Marguerite: "I wrote that because I was being professional. I could have just called her a ho."
Publicist: "The heroine went to grad school!"
Marguerite: "Fine - she's an educated ho."
Publicist: "She's an attorney!"
Marguerite: "So she's a loose litigator!"
La-Tessa: "We even talked to the author, she said 'Hell, I know she's a ho! That's how I wrote her!'"
After this, came the Prisms - the awards for the best Paranormal romance, and it was interesting to note the different categories (Light Paranormal, Dark Paranormal, Fantasy, Science Fiction, Novella, Young Adult, Time Travel, Erotica - pretty cool). What was really fun was afterwards some of the winners participated in a panel where we could ask questions. In this picture, from left to right, we have Isabo Kelly, Leanna Renee Hieber, Jade Lee, Jeri Smith-Ready, and Catherine Asaro.
When I got up to ask my question, they all admired my glossy red pumps, and I increased my sci-fi street cred to an incredible degree when I revealed I shared a hometown with Firefly's Nathan Fillion and "my sister once sold beer to his mom" ("Oh my God, you're one degree away!" cried Leanna).
There was some great info to be hand. Leanna talked about the importance of small presses like Crescent Moon, and that they shouldn't be discounted just because they're small because they can often give your manuscript the attention and focus it needs that larger presses might not have time to provide. On the other hand, she also said we shouldn't sell our work short and not try the larger presses as well because we think we're not good enough.

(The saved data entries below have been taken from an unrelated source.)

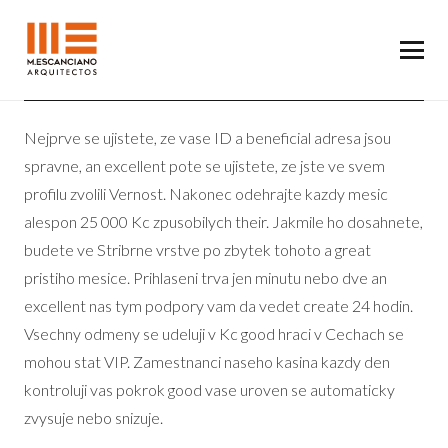
Nejprve se ujistete, ze vase ID a beneficial adresa jsou
spravne, an excellent pote se ujistete, ze jste ve svem
profilu zvolili Vernost. Nakonec odehrajte kazdy mesic
alespon 25 000 Kc zpusobilych their. Jakmile ho dosahnete,
budete ve Stribrne vrstve po zbytek tohoto a great
pristiho mesice. Prihlaseni trva jen minutu nebo dve an
excellent nas tym podpory vam da vedet create 24 hodin.
Vsechny odmeny se udeluji v Kc good hraci v Cechach se
mohou stat VIP. Zamestnanci naseho kasina kazdy den
kontroluji vas pokrok good vase uroven se automaticky
zvysuje nebo snizuje.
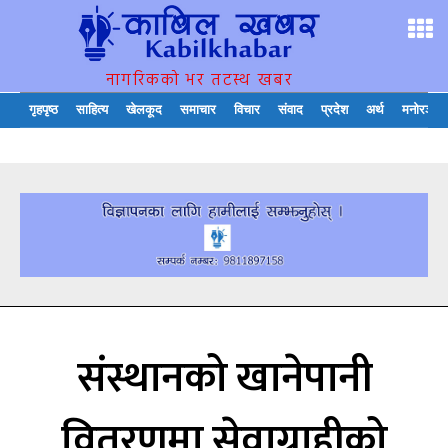
नागरिकको भर तटस्थ खबर
गृहपृष्ठ
साहित्य
खेलकूद
समाचार
विचार
संवाद
प्रदेश
अर्थ
मनोरञ्जन
संस्थानको खानेपानी
वितरणमा सेवाग्राहीको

After that, I just stayed behind and talked. There is so much opportunity for excellent conversation at RWA, let me tell ya. I took a picture with Jade Lee (and I won a copy of her book The Concubine and was dismayed to discover how poorly it had sold because it was a Chinese historical instead of an English historical). I also talked more with Leanna Renee Hieber, because her fantasy romance (The Strangely Beautiful Tale of Miss Percy Parker) is based in Victorian England. And I even met Angie Fox (author of The Accidental Demon Slayer).

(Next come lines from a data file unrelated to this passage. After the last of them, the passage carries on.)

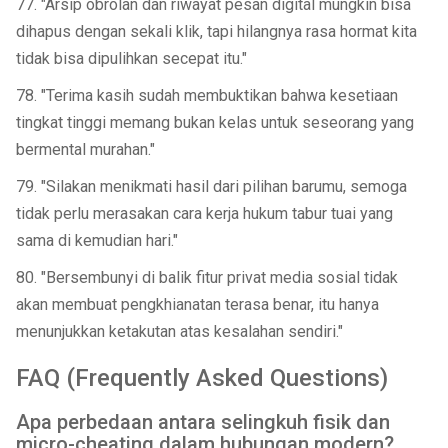
77. "Arsip obrolan dan riwayat pesan digital mungkin bisa
dihapus dengan sekali klik, tapi hilangnya rasa hormat kita
tidak bisa dipulihkan secepat itu."
78. "Terima kasih sudah membuktikan bahwa kesetiaan
tingkat tinggi memang bukan kelas untuk seseorang yang
bermental murahan."
79. "Silakan menikmati hasil dari pilihan barumu, semoga
tidak perlu merasakan cara kerja hukum tabur tuai yang
sama di kemudian hari."
80. "Bersembunyi di balik fitur privat media sosial tidak
akan membuat pengkhianatan terasa benar, itu hanya
menunjukkan ketakutan atas kesalahan sendiri."
FAQ (Frequently Asked Questions)
Apa perbedaan antara selingkuh fisik dan
micro-cheating dalam hubungan modern?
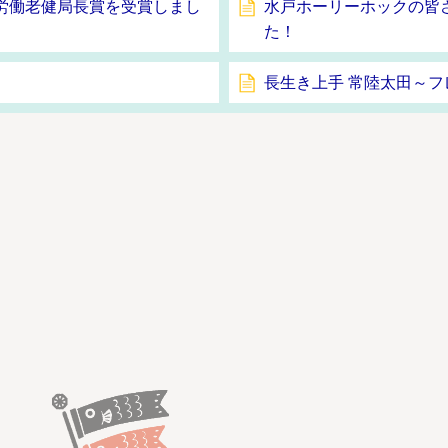
労働老健局長賞を受賞しまし
水戸ホーリーホックの皆
た！
長生き上手 常陸太田～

Now, by this point it was 10 pm and I thought I might head to bed early and read a little - but no. There is little to no downtime at RWA, so just heading to my hotel room I ran into people going to the Moonlight Madness Bazaar (where chapters of RWA sell handmade goodies to raise funds), and I bought a t-shirt that said "Romance Writer" on the front and "As a matter of fact I do write real books" on the back.
Wandering around some more I just happened upon the eHarlequin pyjama party. I was not wearing pyjamas, by the way, but I didn't stick out too much. People asked partygoers to make up the best story about their pyjamas, and I won a cute paperweight when I said that my pyjamas, being Canadian-government-issued, had been held up at Customs because they wouldn't let PJ's made of moose-fur, polar bear-fur, and Wayne Gretzky's hair over the border.
After that, well, it really was time to crash. Good thing I still had Friday and Saturday to look forward to!